The Disneyland Hotels





































One of the massive differences that Disneyland and Disney World have comes in terms of space. With this comes the differences in the amount of areas that each one controls, especially when it comes to hotels. Disneyland only has three hotels, while Disney World has 25 hotels to choose from. One of the reasons for this is because Disney owns so much land in Florida and does not own even half as much land here in California. One of the major problems that California has is the land when it comes to expansion and updating.

However, one of the first things that my roommate took me to see whenever we got down here was the three different hotels here in California. They're all so different, yet so great. Now, they don't impress me as much as the hotels in Florida do, but that's also because the theming is not as in your face as the hotels in Florida. While I'm very okay with this, I love the fact that Florida's hotels theming is very out there and in your face. 

The three hotels out here in California are Paradise Pier, Grand California Hotel and Spa, and the Disneyland Hotel. My favorite had to be the Disneyland Hotel solely because of the fact of how beautiful it was. They had conception artwork and original pieces from each park in each of the three land based hotels: Frontierland, Fantasyland, and Adventureland. There are hidden Mickey's in the elevators, and there are beautiful pieces of art work in the halls. 
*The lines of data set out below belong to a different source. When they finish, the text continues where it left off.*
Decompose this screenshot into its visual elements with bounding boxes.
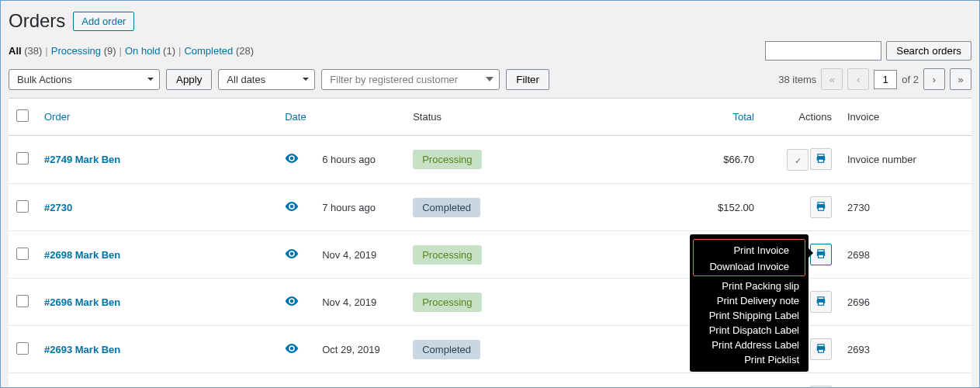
- select-all-checkbox[interactable]: [16, 109, 29, 122]
- svg-rect-14: [819, 302, 824, 305]
- tooltip-item[interactable]: Print Delivery note: [690, 293, 809, 308]
- tooltip-item[interactable]: Download Invoice: [700, 258, 798, 274]
- col-date[interactable]: Date: [277, 99, 405, 136]
- table-row: #2698 Mark BenNov 4, 2019Processing$28.7…: [9, 231, 971, 279]
- svg-point-7: [823, 205, 824, 206]
- order-link[interactable]: #2696 Mark Ben: [44, 296, 120, 308]
- svg-rect-4: [818, 202, 824, 204]
- status-filters: All (38)|Processing (9)|On hold (1)|Comp…: [9, 45, 254, 57]
- col-order[interactable]: Order: [36, 99, 277, 136]
- order-link[interactable]: #2693 Mark Ben: [44, 344, 120, 355]
- table-row: #2693 Mark BenOct 29, 2019Completed$51.7…: [9, 326, 971, 373]
- tooltip-item[interactable]: Print Picklist: [690, 352, 809, 367]
- col-total[interactable]: Total: [625, 99, 762, 136]
- svg-rect-8: [818, 249, 824, 251]
- printer-icon: [816, 248, 826, 262]
- svg-rect-12: [818, 296, 824, 299]
- bulk-actions-select[interactable]: Bulk Actions: [9, 69, 160, 90]
- svg-rect-2: [819, 159, 824, 162]
- page-next-button[interactable]: ›: [923, 68, 945, 90]
- filter-all[interactable]: All (38): [9, 45, 42, 57]
- status-badge: Processing: [413, 293, 481, 312]
- invoice-number: 2696: [840, 279, 971, 326]
- add-order-button[interactable]: Add order: [73, 12, 134, 31]
- order-link[interactable]: #2730: [44, 202, 72, 213]
- printer-icon: [816, 201, 826, 214]
- filter-completed[interactable]: Completed (28): [184, 45, 254, 57]
- order-total: $66.70: [625, 136, 762, 184]
- filter-button[interactable]: Filter: [506, 69, 549, 90]
- print-button[interactable]: [810, 196, 832, 218]
- invoice-number: 2693: [840, 326, 971, 373]
- svg-rect-10: [819, 255, 824, 258]
- table-row: #2687 Mark BenOct 17, 2019Processing$18.…: [9, 373, 971, 389]
- page-first-button[interactable]: «: [821, 68, 843, 90]
- order-link[interactable]: #2698 Mark Ben: [44, 249, 120, 261]
- col-status: Status: [405, 99, 625, 136]
- printer-icon: [816, 343, 826, 356]
- filter-on-hold[interactable]: On hold (1): [125, 45, 175, 57]
- tooltip-item[interactable]: Print Packing slip: [690, 279, 809, 293]
- apply-button[interactable]: Apply: [166, 69, 212, 90]
- check-icon: [795, 154, 802, 166]
- tooltip-item[interactable]: Print Invoice: [700, 241, 798, 258]
- page-last-button[interactable]: »: [950, 68, 971, 90]
- row-checkbox[interactable]: [16, 248, 29, 260]
- complete-order-button[interactable]: [787, 149, 809, 171]
- preview-icon[interactable]: [285, 202, 299, 213]
- search-input[interactable]: [765, 41, 881, 61]
- invoice-number: 2698: [840, 231, 971, 279]
- date-filter-select[interactable]: All dates: [218, 69, 315, 90]
- invoice-number: 100026872019: [840, 373, 971, 389]
- order-date: Nov 4, 2019: [322, 249, 376, 261]
- filter-processing[interactable]: Processing (9): [51, 45, 116, 57]
- print-button[interactable]: [810, 291, 832, 313]
- order-date: 7 hours ago: [322, 202, 376, 213]
- preview-icon[interactable]: [285, 154, 299, 165]
- order-total: $152.00: [625, 184, 762, 231]
- row-checkbox[interactable]: [16, 152, 29, 165]
- invoice-number: 2730: [840, 184, 971, 231]
- status-badge: Completed: [413, 340, 480, 359]
- order-date: Oct 29, 2019: [322, 344, 379, 355]
- svg-point-3: [823, 157, 824, 158]
- page-prev-button[interactable]: ‹: [847, 68, 869, 90]
- svg-point-19: [823, 347, 824, 348]
- printer-icon: [816, 296, 826, 309]
- row-checkbox[interactable]: [16, 295, 29, 307]
- order-total: $18.00: [625, 373, 762, 389]
- print-button[interactable]: [810, 148, 832, 170]
- tooltip-item[interactable]: Print Shipping Label: [690, 308, 809, 323]
- printer-icon: [816, 153, 826, 166]
- order-date: Nov 4, 2019: [322, 296, 376, 308]
- col-invoice: Invoice: [840, 99, 971, 136]
- table-row: #2696 Mark BenNov 4, 2019Processing$18.4…: [9, 279, 971, 326]
- search-orders-button[interactable]: Search orders: [886, 41, 971, 61]
- svg-point-11: [823, 252, 824, 253]
- tooltip-item[interactable]: Print Dispatch Label: [690, 323, 809, 338]
- page-current-input[interactable]: [874, 70, 897, 89]
- order-date: 6 hours ago: [322, 154, 376, 165]
- status-badge: Completed: [413, 198, 480, 217]
- svg-point-15: [823, 300, 824, 300]
- preview-icon[interactable]: [285, 296, 299, 308]
- table-row: #27307 hours agoCompleted$152.002730: [9, 184, 971, 231]
- svg-rect-0: [818, 154, 824, 156]
- preview-icon[interactable]: [285, 344, 299, 355]
- order-link[interactable]: #2749 Mark Ben: [44, 154, 120, 165]
- page-title: Orders: [9, 10, 65, 32]
- item-count-label: 38 items: [778, 74, 816, 85]
- print-menu-tooltip: Print InvoiceDownload InvoicePrint Packi…: [690, 234, 809, 372]
- svg-rect-18: [819, 349, 824, 352]
- col-actions: Actions: [762, 99, 840, 136]
- row-checkbox[interactable]: [16, 342, 29, 355]
- print-button[interactable]: [810, 338, 832, 360]
- tooltip-item[interactable]: Print Address Label: [690, 338, 809, 352]
- invoice-number: Invoice number: [840, 136, 971, 184]
- svg-rect-6: [819, 207, 824, 210]
- status-badge: Processing: [413, 150, 481, 169]
- print-button[interactable]: [810, 244, 832, 265]
- customer-filter-select[interactable]: Filter by registered customer: [321, 69, 500, 90]
- preview-icon[interactable]: [285, 249, 299, 261]
- row-checkbox[interactable]: [16, 200, 29, 213]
In California, there are no really 'budget' hotels, like Florida has. Because like I've said earlier, there's not the room for it. If you don't want to spend nearly as much, you can always stay in non-Disney hotels, however you don't get the same experience that you would if you stay in a Disney hotel. It's a trade off, but it's always something to consider. I would always say to stay in a Disney hotel, but I know it's not always something that is feasible. Disney does an amazing job with their theming throughout and they definitely did an amazing job with their hotels here.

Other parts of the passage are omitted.